Parece constituir ponto de concordância entre diversas instituições, economistas e outros observadores: no actual contexto de crise, a extensão das moratórias de crédito pouco ou nada mais poderia fazer do que protelar milhares de dívidas que, naturalmente, se iriam avultar. Todavia, o período “pós-moratórias” afigura-se para muitos como um mergulho no escuro. Além de serem insatisfatórias, as medidas anunciadas pelo Estado deixam também muitas empresas e famílias dependentes da sua (má) sorte. Porque nem sempre temos a noção do que é estar na pele de quem continua a viver uma situação financeira espantosamente frágil, o VER pediu a um trabalhador independente e a uma micro empresária que partilhassem a sua curta história em tempo de “ajuda estatal” e o que antevêem para um futuro incerto, sem quaisquer garantias ou apoios
POR HELENA OLIVEIRA

O termo das moratórias a 30 de Setembro último, em simultâneo com o fim de outras medidas extraordinárias, poderá vir a mostrar riscos elevados. Apesar de terem temporariamente cumprido a função, e de, em muitos casos, terem aliviado os efeitos mais dramáticos da crise provocada pela pandemia – insolvência das empresas e desemprego –, surgem várias opiniões. São muitos os alertas sobre a possibilidade de, após o balão de oxigénio que manteve empresas e famílias a respirar, aparecer uma bomba-relógio que poderá não demorar muito a rebentar, dada a fragilidade económica e os volumes elevados de endividamento.

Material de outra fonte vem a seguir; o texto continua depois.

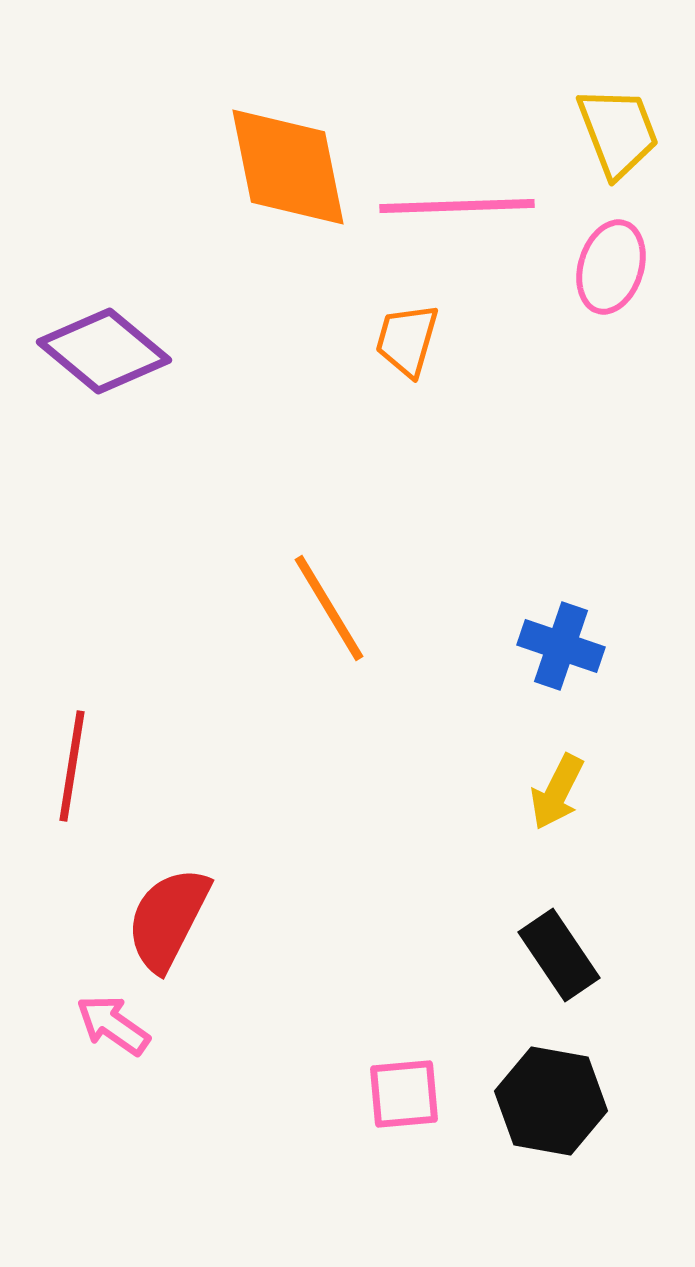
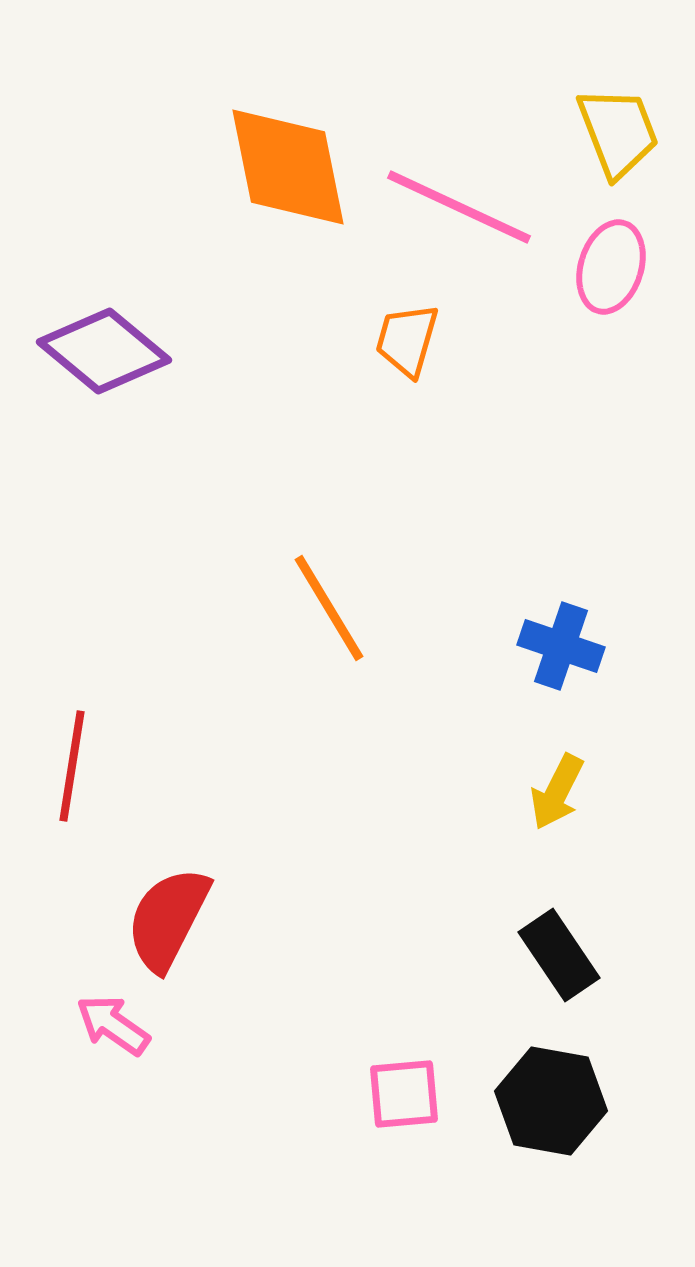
pink line: moved 2 px right, 1 px down; rotated 27 degrees clockwise
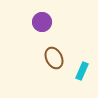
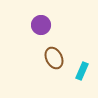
purple circle: moved 1 px left, 3 px down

Assim, e mesmo com uma retoma parcial da economia, empresas e famílias continuarão a acumular dívidas, o que poderá comprometer seriamente a sua já debilitada saúde financeira. De acordo com dados divulgados pelo Banco de Portugal em finais de Agosto, foram cerca de 24 mil empresas que recorreram a este remédio com data de validade anunciado, com o valor das moratórias a rondarem os 22 mil milhões de euros, em conjunto com cerca de 228 mil contratos de crédito à habitação igualmente abrangidos, num total de 13 mil milhões de euros.

Para as empresas dos sectores tidos como mais vulneráveis, como a restauração, a hotelaria e o comércio, e sobre os quais o impacto da pandemia foi mais penoso do que em relação a outros segmentos da economia, o Governo  lançou uma linha de 1.000 milhões de euros para a emissão de garantias públicas para os créditos em moratória que forem reestruturados, medida que tem vindo a levantar sérias dúvidas tanto para a banca como para as próprias empresas, que a consideram “insuficiente” por deixar de fora muitas entidades e por assentar num modelo que, muito previsivelmente, irá prejudicar clientes e as próprias instituições financeiras num futuro próximo.

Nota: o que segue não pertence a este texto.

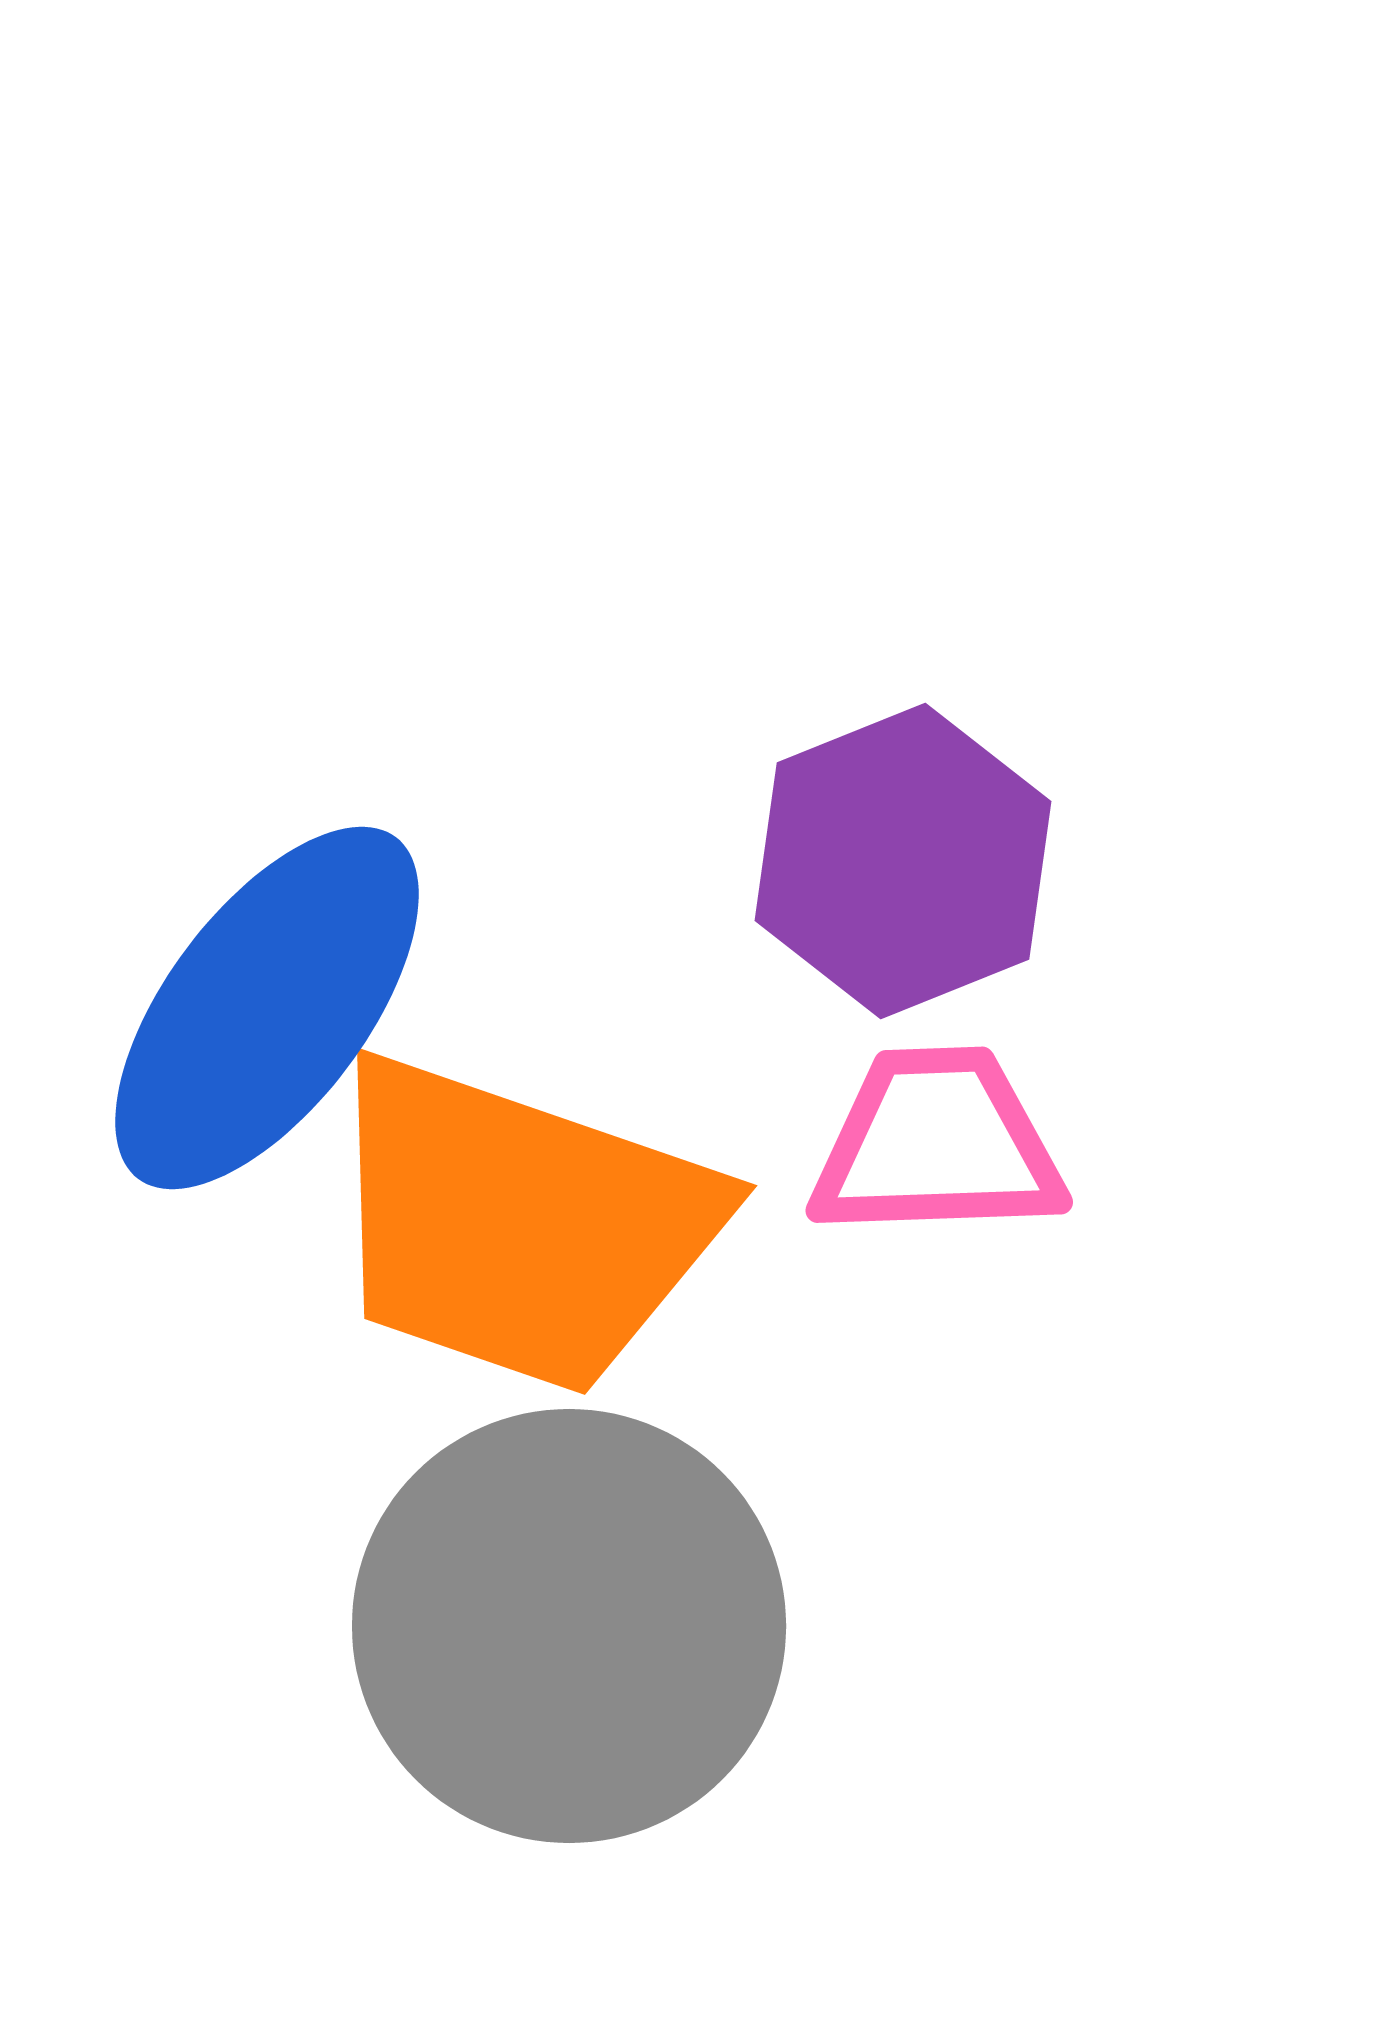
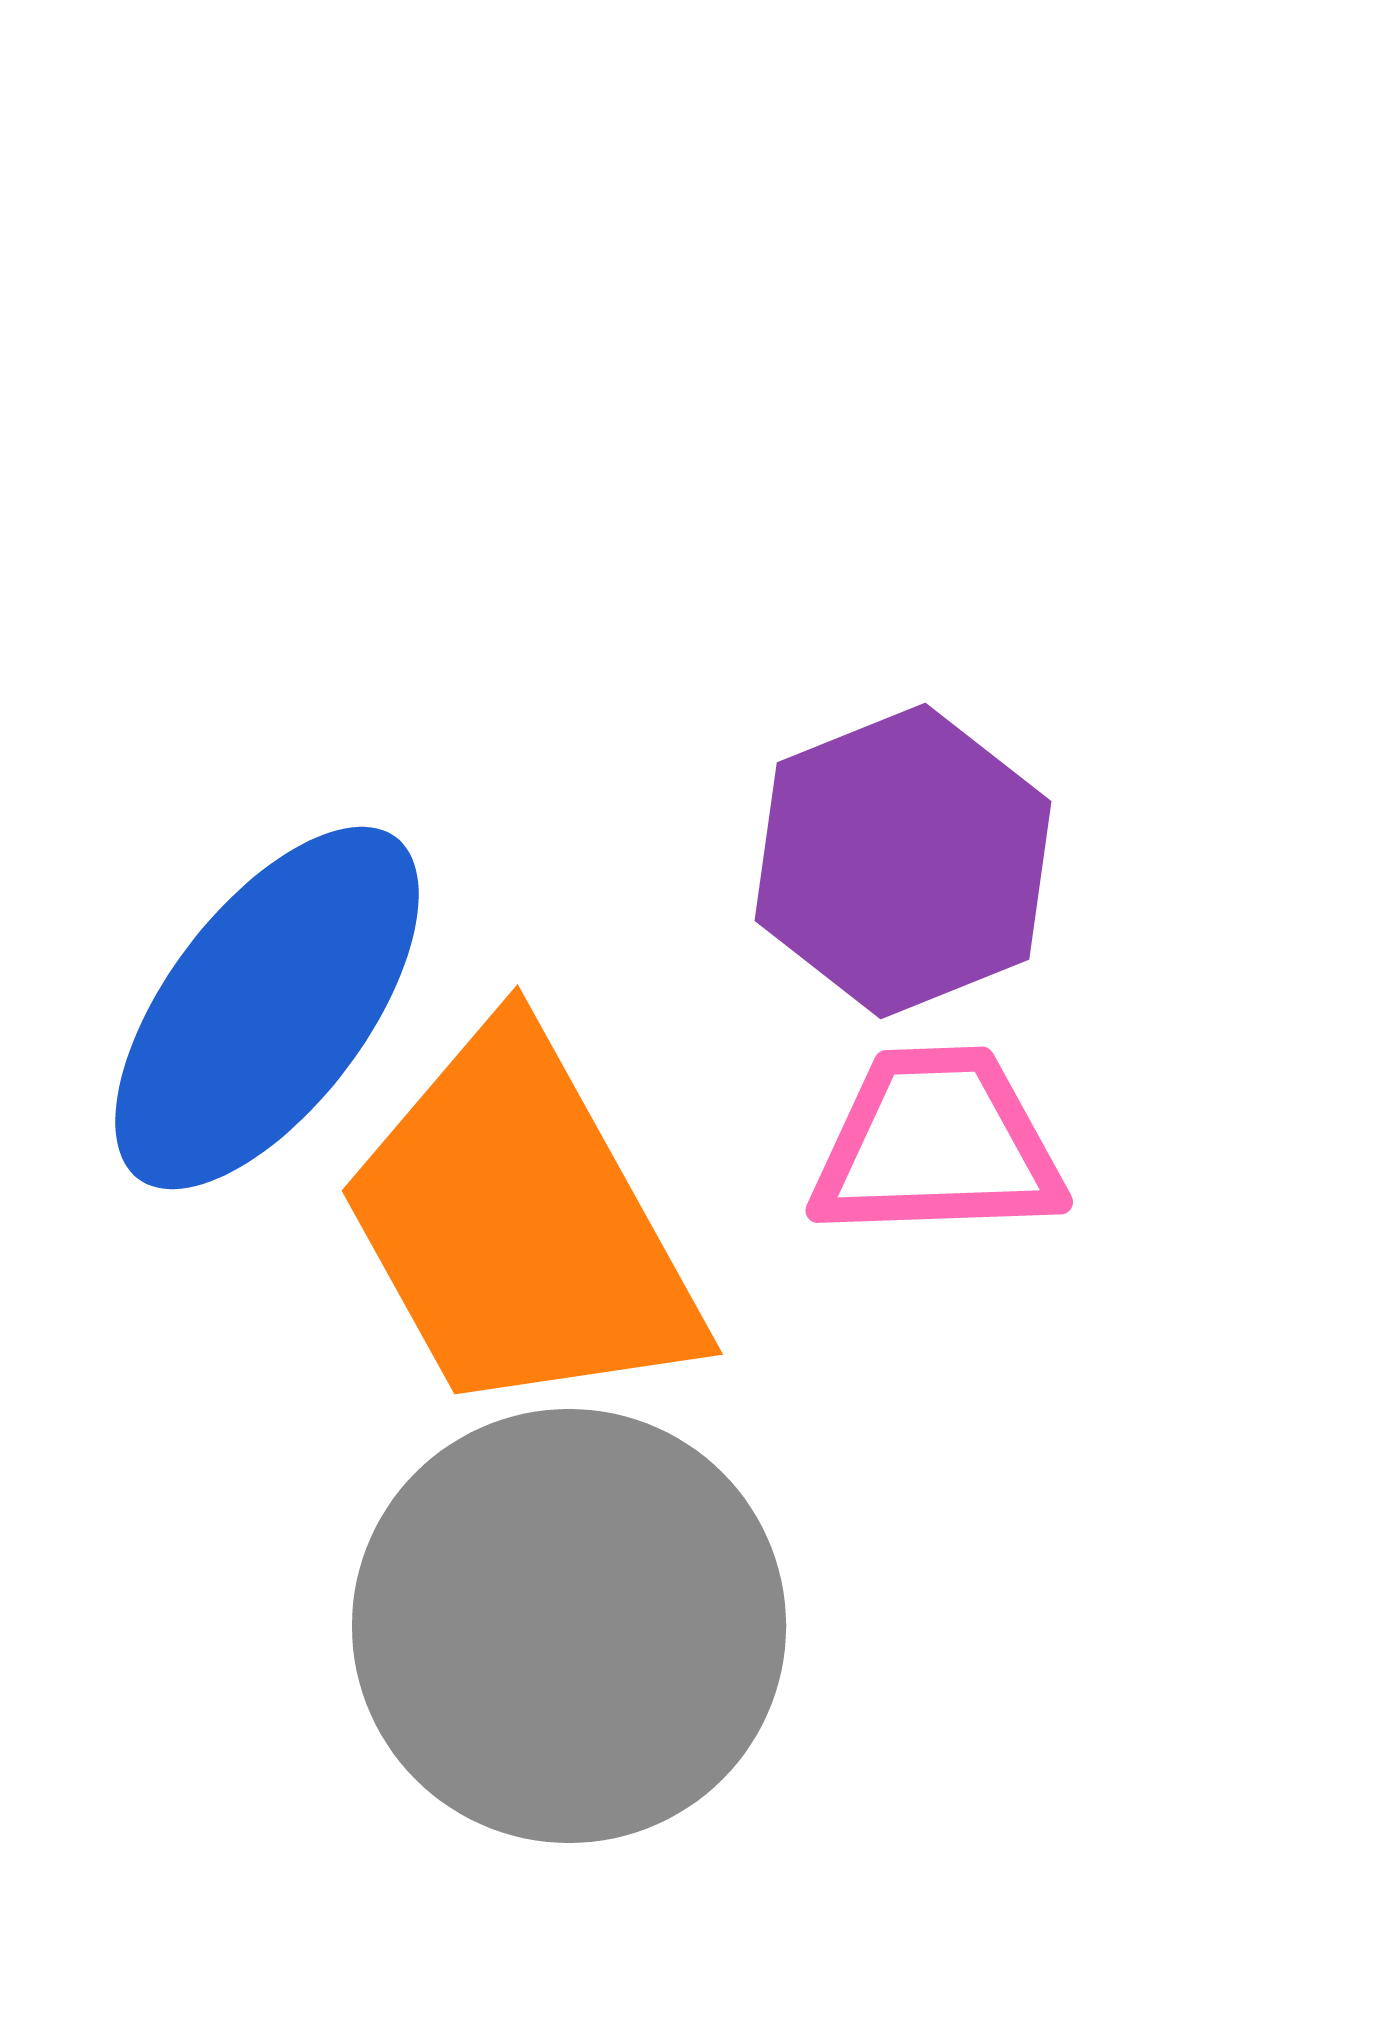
orange trapezoid: rotated 42 degrees clockwise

Em relação às famílias, o Executivo reforçou o quadro legal de prevenção do incumprimento, pedindo aos bancos para identificarem os clientes particulares com maiores dificuldades e a proposta atempada de soluções. No decreto-lei do Governo, publicado em Agosto, sustenta-se que os bancos devem ser diligentes na sinalização de clientes em dificuldades e que apresentem melhorias das condições contratuais nos créditos que beneficiaram das moratórias públicas, facilitando o seu pagamento. Contudo, é imperativo recordar que não estão obrigados a fazê-lo.

A lei citada assegura ainda que, em caso de dificuldades financeiras, “as famílias com crédito à habitação ficam protegidas por um período mínimo de 90 dias, não podendo os bancos avançar com acções em tribunal, resolver esses contratos ou vender esses créditos a empresas terceiras”. Assim, e como refere o Observatório sobre Crises e Alternativas, pretende-se evitar o incumprimento dos empréstimos à habitação referentes à residência permanente do agregado familiar, privilegiando-se, também neste caso, a renegociação da dívida, mas sendo certo que o adiamento do pagamento da dívida não é mais do que um paliativo para um problema estruturalmente mais profundo.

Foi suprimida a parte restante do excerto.